The company has natural gas pipelines which are approximately 7000 miles long, for the purpose of gathering natural gas, along with 17 natural gas treating facilities with 10 natural gas conditioning plants. They also have three natural gas processing plants which together are known as the Midstream Operations.
Energy Transfer Partners’ NGL transportation and Services branch consists of the assets which are gathered from its joint venture with Lone Star, which are also known as Regency Energy Partners LP. These provide customers with natural gas fractionation, liquid storage and transportation services in Louisiana, Mississippi and Texas. Lone Star JV assets consist of a 1,066 mile long NGL pipelines in Texas which have a storage capacity of 43 billion barrels on a daily basis. This storage space in located at Mont Belvieu, Texas.
The below table compares Energy Transfer Partners total return, dividend yield, and historical data against key competitors. (Click to enlarge)
Summary of recent earnings and dividends:
The company's 2011 dividend was $3.58. The 2012 dividend is projected at $3.70. I simply prefer higher growth MLP's, without the cost burden incurred due to a General Partner. I would advise shareholders to invest in Plains All American Pipeline (PAA), ONEOK Partners (OKS), or Enterprise Product Partners (EPD).
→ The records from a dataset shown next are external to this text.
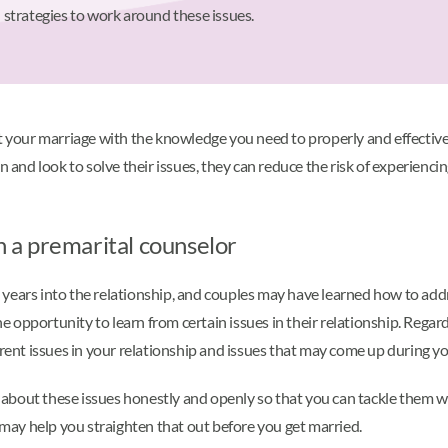
strategies to work around these issues.
rt your marriage with the knowledge you need to properly and effecti
en and look to solve their issues, they can reduce the risk of experie
th a premarital counselor
 years into the relationship, and couples may have learned how to ad
opportunity to learn from certain issues in their relationship. Regard
rrent issues in your relationship and issues that may come up during y
k about these issues honestly and openly so that you can tackle them wi
g may help you straighten that out before you get married.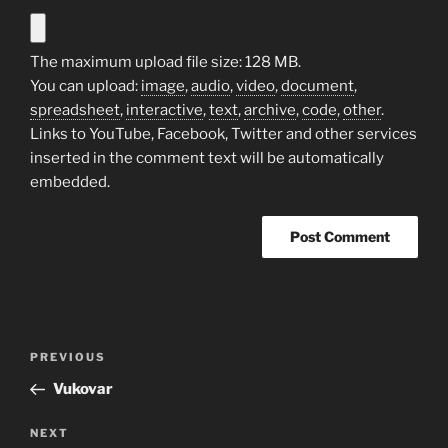
The maximum upload file size: 128 MB.
You can upload:
image
,
audio
,
video
,
document
,
spreadsheet
,
interactive
,
text
,
archive
,
code
,
other
.
Links to YouTube, Facebook, Twitter and other services
inserted in the comment text will be automatically
embedded.
Post
Previous
PREVIOUS
navigation
Post
Vukovar
Next
NEXT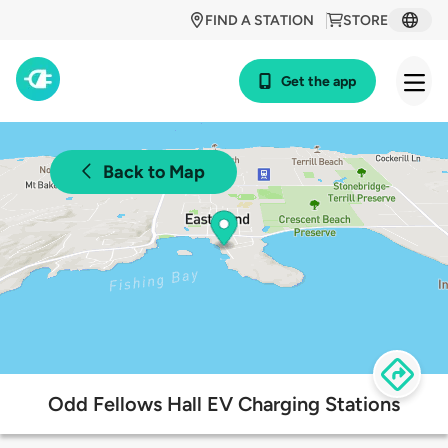
FIND A STATION
STORE
Get the app
Back to Map
Odd Fellows Hall EV Charging Stations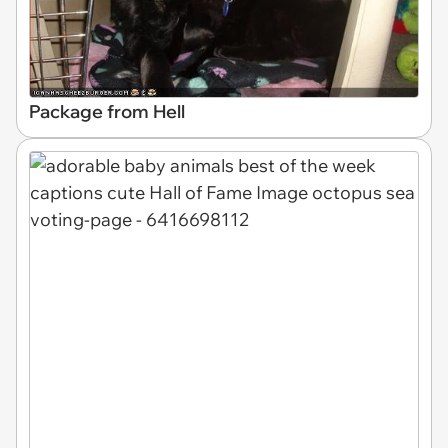
Package from Hell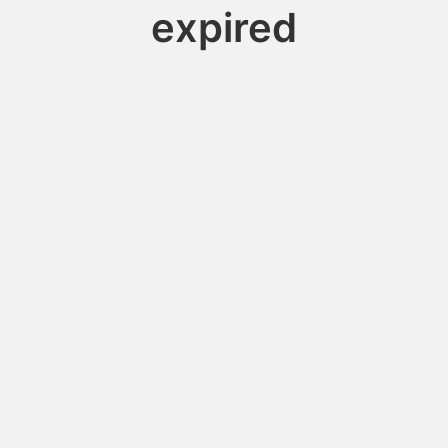
expired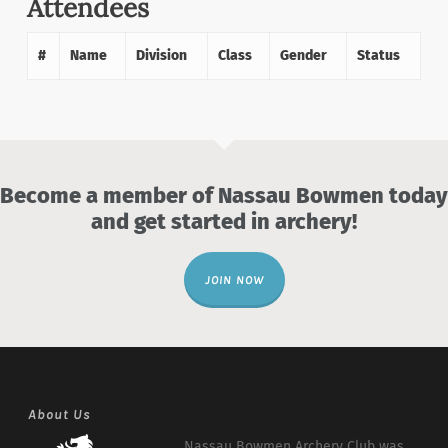
Attendees
#
Name
Division
Class
Gender
Status
Become a member of Nassau Bowmen today
and get started in archery!
JOIN NOW
About Us
Nassau Bowmen Archery Club was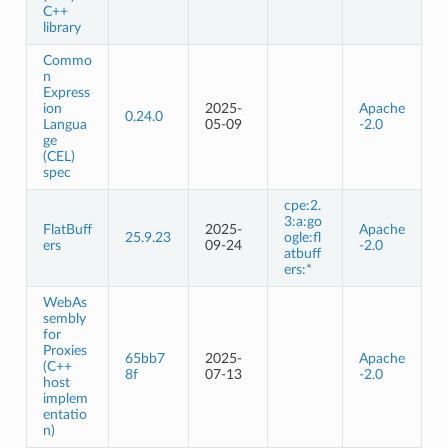
C++
library
Commo
n
Express
ion
2025-
Apache
0.24.0
Langua
05-09
-2.0
ge
(CEL)
spec
cpe:2.
3:a:go
FlatBuff
2025-
Apache
25.9.23
ogle:fl
ers
09-24
-2.0
atbuff
ers:*
WebAs
sembly
for
Proxies
65bb7
2025-
Apache
(C++
8f
07-13
-2.0
host
implem
entatio
n)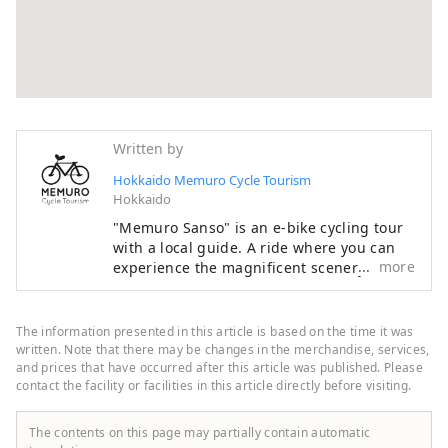
Written by
Hokkaido Memuro Cycle Tourism
Hokkaido
"Memuro Sanso" is an e-bike cycling tour
with a local guide. A ride where you can
more
experience the magnificent scenery of
Hokkaido, such as the endless Tokachi
Plain, rural landscapes, and the Hidaka
Mountains, which have been certified as a
The information presented in this article is based on the time it was
national park, with all your senses is sure
written. Note that there may be changes in the merchandise, services,
to be a memorable experience. In addition
and prices that have occurred after this article was published. Please
contact the facility or facilities in this article directly before visiting.
to tours where you can experience
harvesting, dairy farming, horseback
riding, and taste local food, there are also
The contents on this page may partially contain automatic
courses where you can see the hills and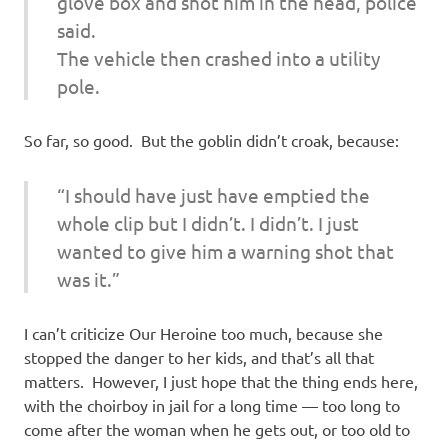
glove box and shot him in the head, police
said.
The vehicle then crashed into a utility
pole.
So far, so good. But the goblin didn’t croak, because:
“I should have just have emptied the
whole clip but I didn’t. I didn’t. I just
wanted to give him a warning shot that
was it.”
I can’t criticize Our Heroine too much, because she
stopped the danger to her kids, and that’s all that
matters. However, I just hope that the thing ends here,
with the choirboy in jail for a long time — too long to
come after the woman when he gets out, or too old to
These companies are all growing far quicker than Entergy Transfer Partners and are likely to provide higher total returns, including dividend distributions.
On November 2nd, after the close, the company announced its September 30 third quarter earnings and revenues. I believe it is time to sell these shares and invest in a proven MLP with higher increasing dividends and higher total annualized rate of returns. Investors deserve to see actual dividend growth prior to investing additional funds into Energy Transfer Partners.